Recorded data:
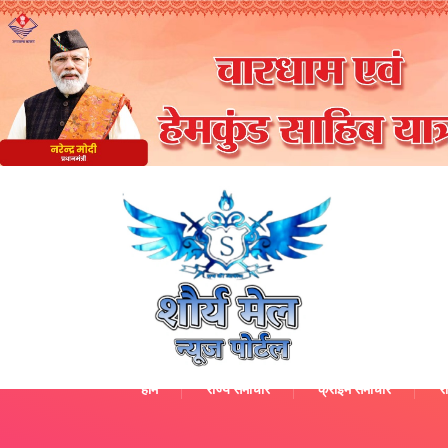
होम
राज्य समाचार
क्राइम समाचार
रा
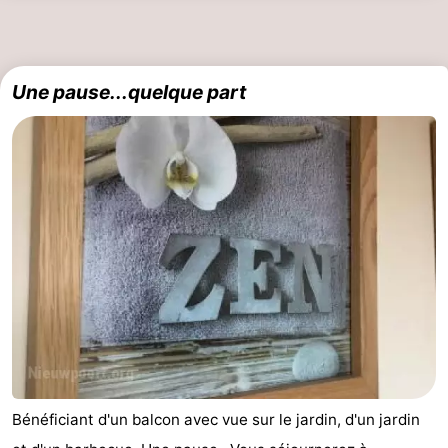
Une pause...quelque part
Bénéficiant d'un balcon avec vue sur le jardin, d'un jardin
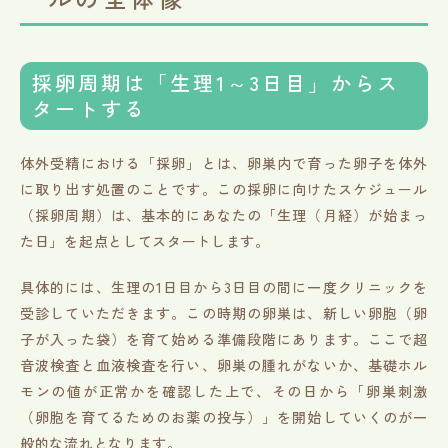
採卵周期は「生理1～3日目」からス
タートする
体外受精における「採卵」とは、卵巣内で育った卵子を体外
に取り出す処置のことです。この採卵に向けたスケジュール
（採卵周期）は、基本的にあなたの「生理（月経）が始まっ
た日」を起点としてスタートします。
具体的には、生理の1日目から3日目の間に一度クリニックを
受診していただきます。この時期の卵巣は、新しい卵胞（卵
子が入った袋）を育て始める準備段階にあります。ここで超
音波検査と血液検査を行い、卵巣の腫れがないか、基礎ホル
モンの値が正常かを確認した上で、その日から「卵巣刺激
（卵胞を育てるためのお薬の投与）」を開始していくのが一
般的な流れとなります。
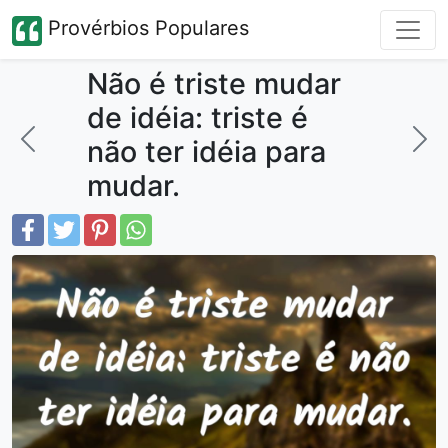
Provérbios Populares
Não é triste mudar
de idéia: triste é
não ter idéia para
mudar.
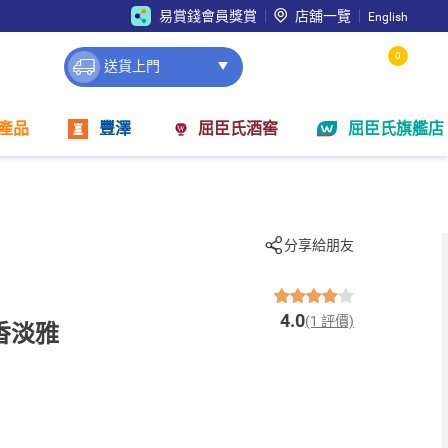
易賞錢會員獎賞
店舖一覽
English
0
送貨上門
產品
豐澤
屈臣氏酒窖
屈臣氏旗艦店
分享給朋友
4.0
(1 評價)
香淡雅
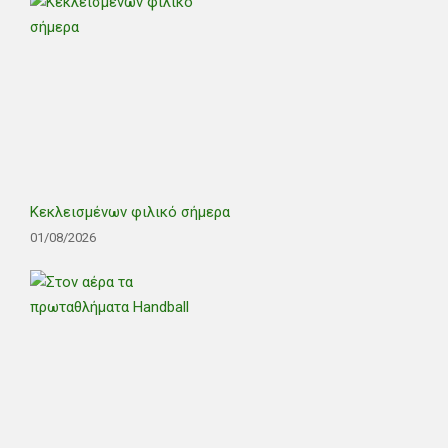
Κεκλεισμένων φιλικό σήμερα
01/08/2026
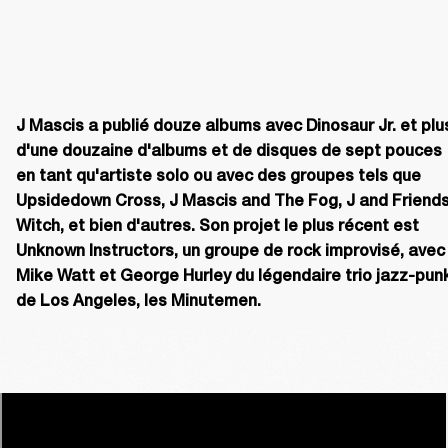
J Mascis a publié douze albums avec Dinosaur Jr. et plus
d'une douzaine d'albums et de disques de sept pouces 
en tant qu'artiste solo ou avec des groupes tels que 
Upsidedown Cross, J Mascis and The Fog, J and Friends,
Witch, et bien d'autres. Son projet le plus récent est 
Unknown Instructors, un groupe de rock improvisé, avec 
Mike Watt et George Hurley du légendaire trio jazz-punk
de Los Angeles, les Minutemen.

*Problem description*.
Lines in the records above that carry the word "plus" are to be located and copied.

*Completed task*.
J Mascis a publié douze albums avec Dinosaur Jr. et plus
Witch, et bien d'autres. Son projet le plus récent est 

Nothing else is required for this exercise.